Antinalysis is available to anybody who pays in Monero, a cryptocurrency that combines privacy-enhancing technology to obfuscate transactions and offer users with anonymity while keeping tokens fungible. With these privacy qualities, it’s no surprise that Monero has become a popular cryptocurrency among drug cartels and cybercriminals. Although the creators of Antinalysis claim that the program isn’t designed to help only criminals, the fact that it only accepts Monero suggests otherwise.
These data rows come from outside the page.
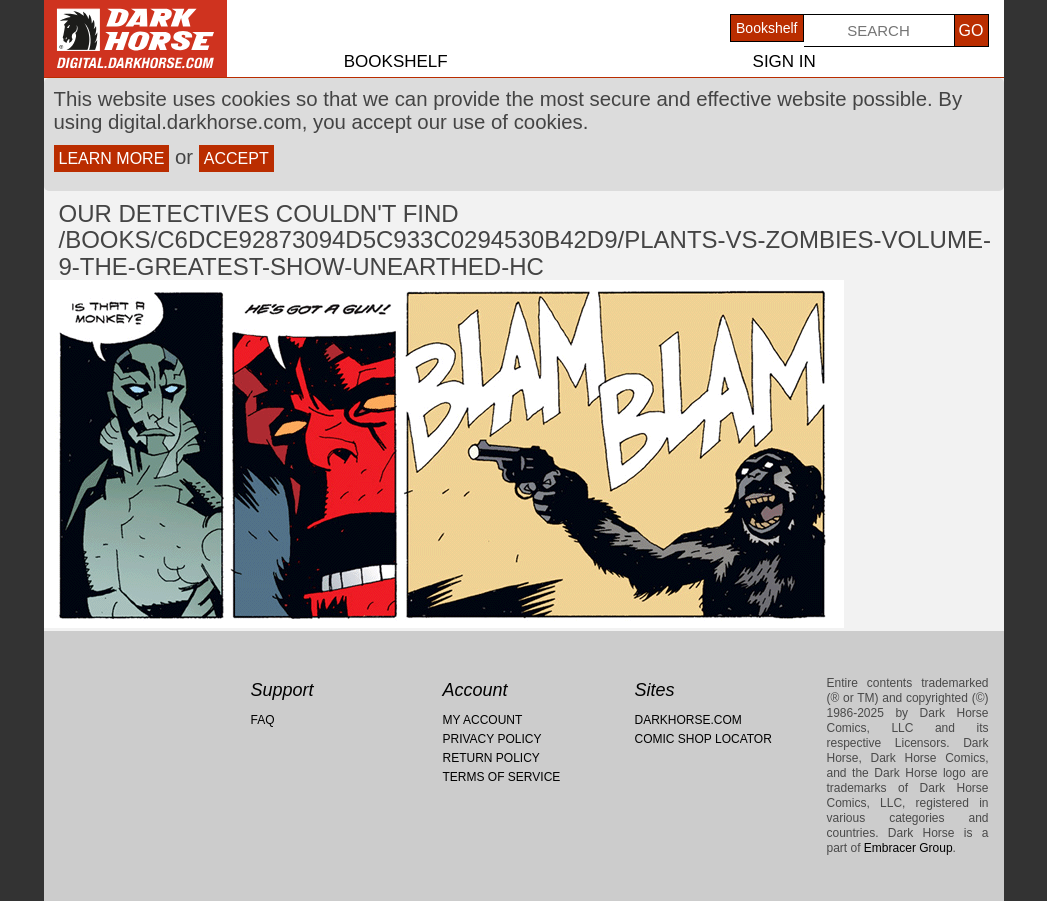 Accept (236, 158)
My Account (483, 720)
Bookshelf (396, 61)
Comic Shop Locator (703, 739)
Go (971, 30)
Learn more (112, 158)
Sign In (784, 61)
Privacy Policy (492, 739)
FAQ (263, 720)
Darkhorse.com (688, 720)
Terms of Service (502, 777)
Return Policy (491, 758)
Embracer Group (908, 848) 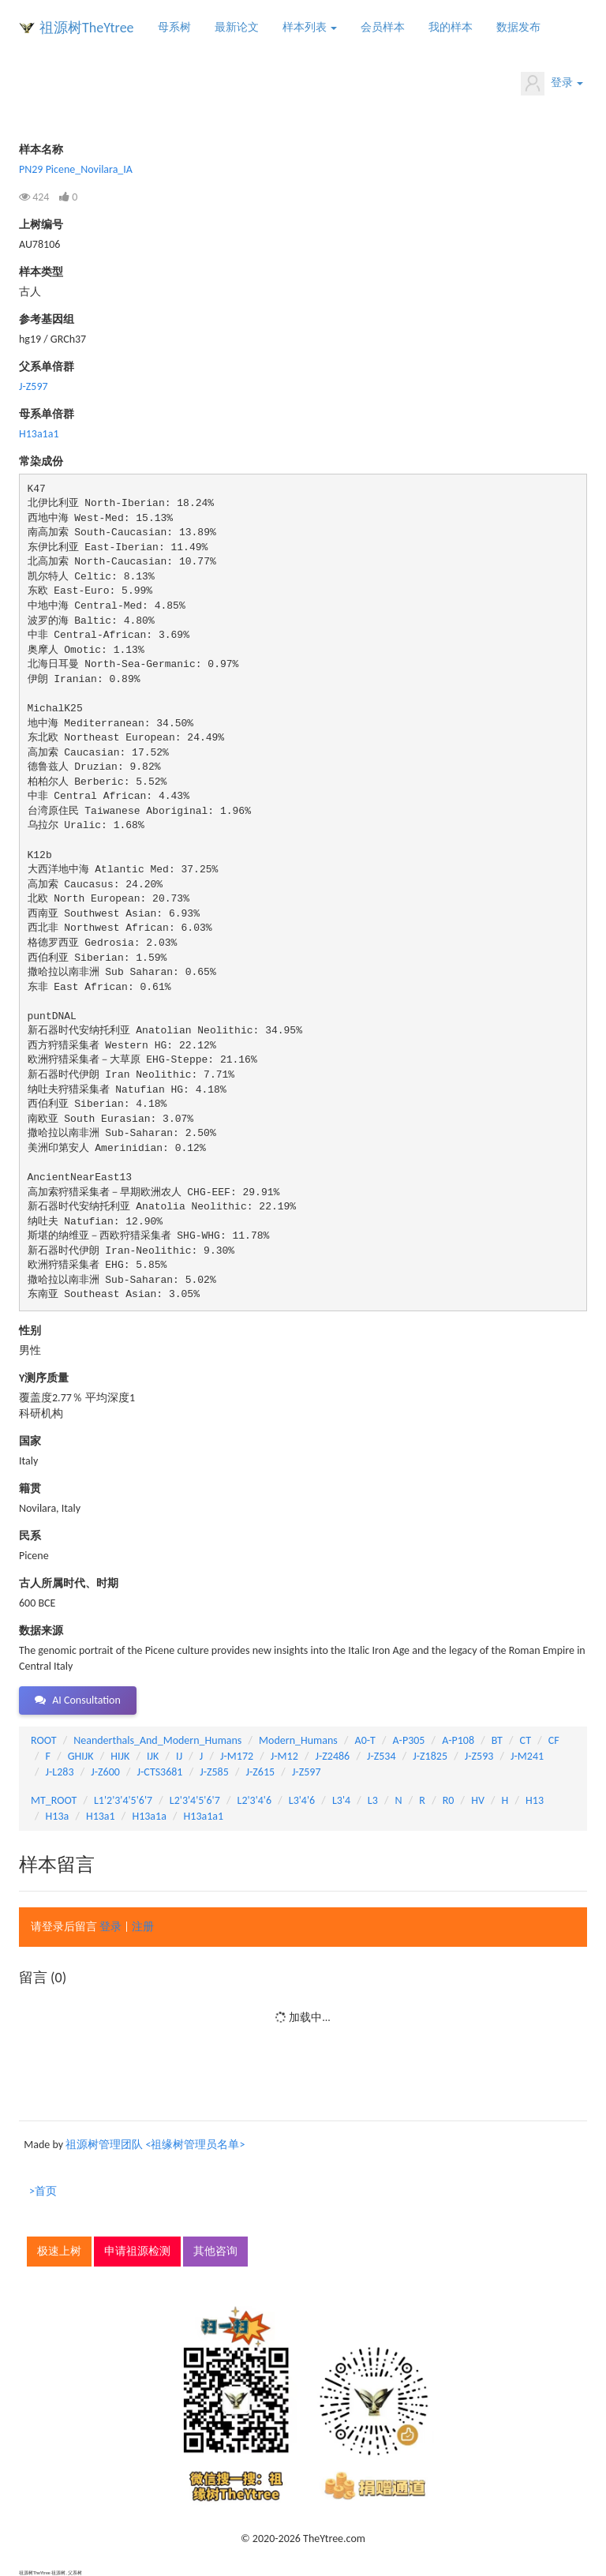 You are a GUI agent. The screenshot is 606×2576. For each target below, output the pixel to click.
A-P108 (458, 1740)
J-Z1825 (430, 1756)
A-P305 (409, 1740)
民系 (30, 1536)
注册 (143, 1926)
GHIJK (81, 1756)
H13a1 (100, 1816)
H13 (535, 1800)
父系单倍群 (46, 366)
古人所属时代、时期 (68, 1583)
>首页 (43, 2191)
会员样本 (383, 27)
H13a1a (149, 1816)
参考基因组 (46, 319)
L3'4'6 (302, 1800)
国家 (30, 1441)
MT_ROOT (54, 1800)
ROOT (43, 1740)
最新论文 (237, 27)
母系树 (174, 27)
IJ (179, 1756)
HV (477, 1800)
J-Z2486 (333, 1756)
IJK (153, 1756)
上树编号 (41, 224)
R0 (448, 1800)
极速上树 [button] (59, 2251)
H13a (57, 1816)
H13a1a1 (39, 434)
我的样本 (450, 27)
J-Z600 (105, 1772)
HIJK (119, 1756)
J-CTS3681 (160, 1772)
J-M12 (284, 1756)
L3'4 (341, 1800)
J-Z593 (479, 1756)
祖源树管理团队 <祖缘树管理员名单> (155, 2144)
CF (553, 1740)
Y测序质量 (44, 1378)
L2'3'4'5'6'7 (195, 1800)
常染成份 (41, 461)
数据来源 (41, 1630)
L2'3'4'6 (255, 1800)
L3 (373, 1800)
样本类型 (41, 272)
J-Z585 (214, 1772)
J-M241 (527, 1756)
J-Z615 (260, 1772)
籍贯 (30, 1488)
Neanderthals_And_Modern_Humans (157, 1740)
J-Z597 (33, 386)
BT (497, 1740)
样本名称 (41, 149)
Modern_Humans (298, 1740)
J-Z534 (381, 1756)
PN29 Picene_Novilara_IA (76, 169)
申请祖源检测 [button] (137, 2251)
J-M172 (236, 1756)
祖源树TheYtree (86, 27)
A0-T (365, 1740)
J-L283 (60, 1772)
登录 (552, 84)
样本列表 (309, 27)
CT (525, 1740)
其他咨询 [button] (215, 2251)
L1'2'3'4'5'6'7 (123, 1800)
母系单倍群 (46, 414)
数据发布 (518, 27)
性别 (30, 1330) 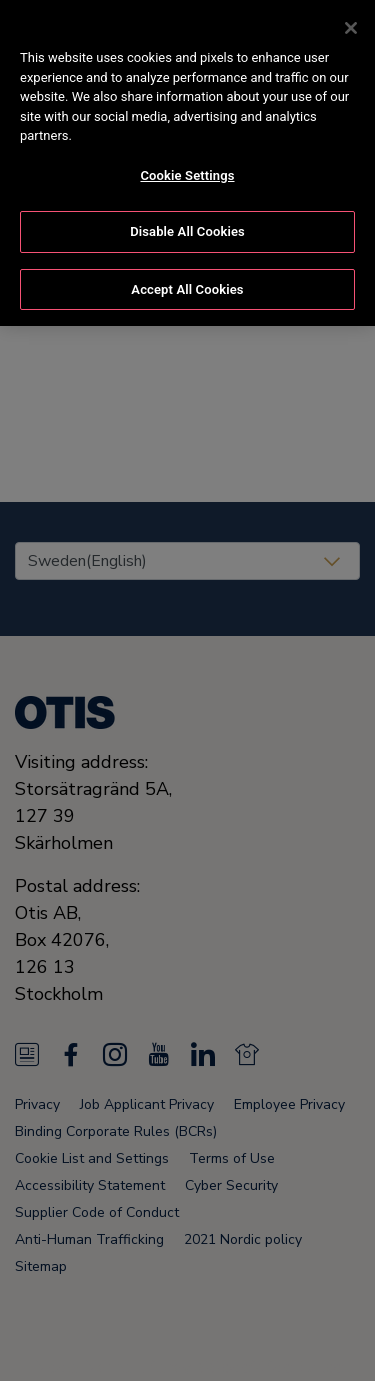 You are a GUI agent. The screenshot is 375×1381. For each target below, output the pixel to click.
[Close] (351, 24)
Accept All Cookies (187, 285)
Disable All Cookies (187, 228)
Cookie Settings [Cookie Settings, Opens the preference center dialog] (187, 171) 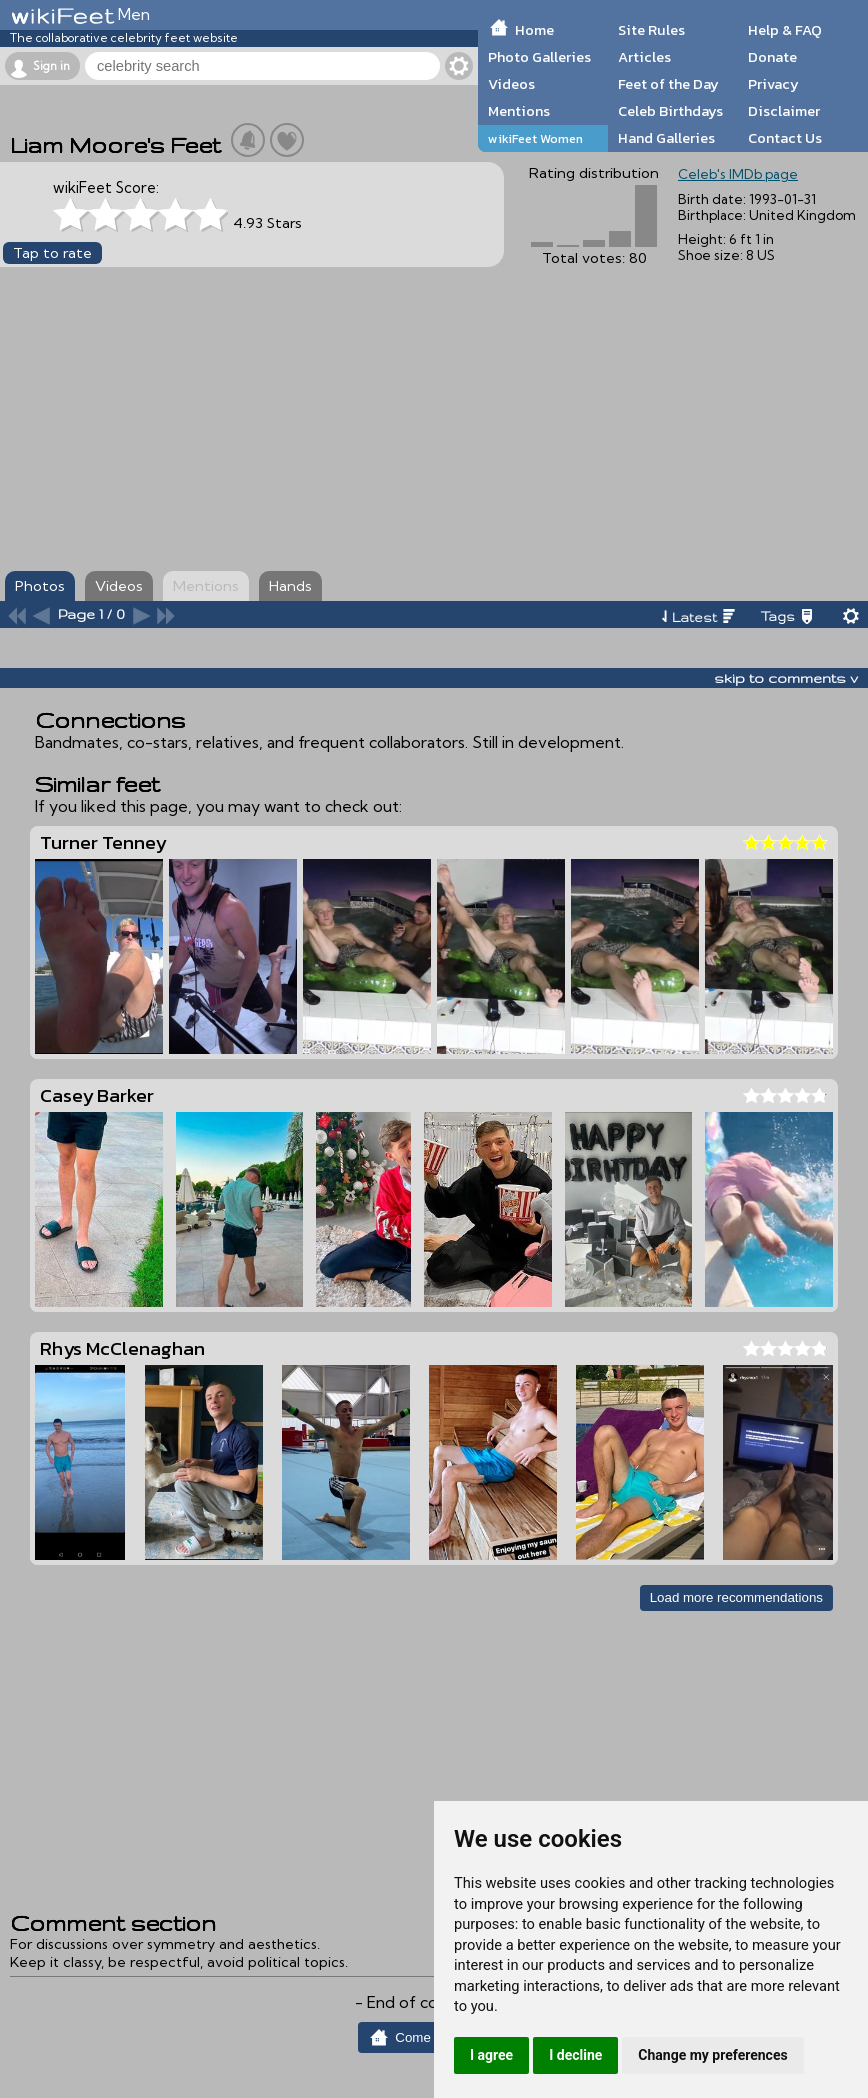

Antinalysis is a “tool developed for thieves, by criminals,” according to Tom Robinson, co-founder of blockchain investigative business Elliptic. He analyzed the data produced by the previous version of Antinalysis and found them to be of poor quality. The tool’s results may be of worse quality now that it can no longer draw data from AMLBot.
According to the Antinalysis website, the program can only track up to 1,000 transactions and can only reach five nodes deep. To hunt down tokens connected with shady transactions, commercial-level transaction tracing tools, like as those provided by Elliptic or used by regulated exchanges, do more in-depth investigation. Antinalysis had not responded to calls for comment as of press time.
Finally, the debut of Antinalysis confirms what Benjamin Sauter, a crypto lawyer, informed us earlier. He predicted that services similar to Antinalysis would emerge in droves, not just on the darknet but also on the clearnet.